Polio was the most dreaded disease of twentieth-century America. Whenever and wherever it struck, hospitals filled with victims of the virus. Many experienced only temporary paralysis, but others faced a lifetime of disability. "Living with Polio" is the first book to focus primarily on the personal stories of the men and women who had acute polio and lived with its crippling consequences.
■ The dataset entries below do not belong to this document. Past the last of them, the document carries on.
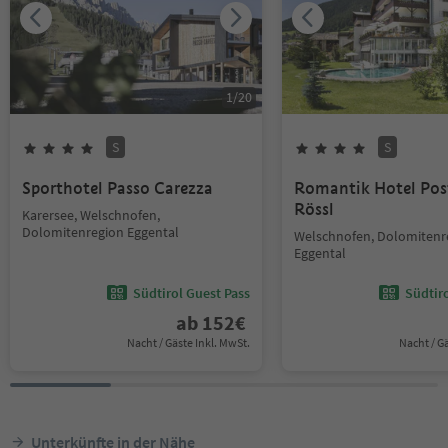
1
/
20
S
S
Sporthotel Passo Carezza
Romantik Hotel Pos
Rössl
Karersee, Welschnofen,
Dolomitenregion Eggental
Welschnofen, Dolomitenr
Eggental
Südtirol Guest Pass
Südtir
ab
152
€
Nacht / Gäste Inkl. MwSt.
Nacht / G
Unterkünfte in der Nähe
Writing from his own experience as a polio survivor, Daniel J. Wilson shapes this impassioned book with the testimonials of numerous polio victims, focusing on the years between 1930 and 1960. He traces entire life experiences of the survivors - from their alarming diagnoses all the way to the recent development of post-polio syndrome, a condition in which the symptoms of the disease return two or three decades after they originally surfaced. "Living with Polio" also details each physical and emotional stage of the disease: the loneliness of long separations from family suffered by hospitalized victims; the painful rehabilitation as survivors tried to regain the use of their paralyzed muscles; and the return home and readjustment to school or work with the aid of braces, crutches, or wheelchairs.
Poignant and gripping, "Living with Polio" is a compelling history of the enduring physical and psychological experience of polio straight from the rarely heard voices of its survivors.
Daniel J. Wilson is professor of history at Muhlenberg College. He is the author of four previous books, including Science, Community, and the Transformation of American Philosophy, also published by the University of Chicago Press.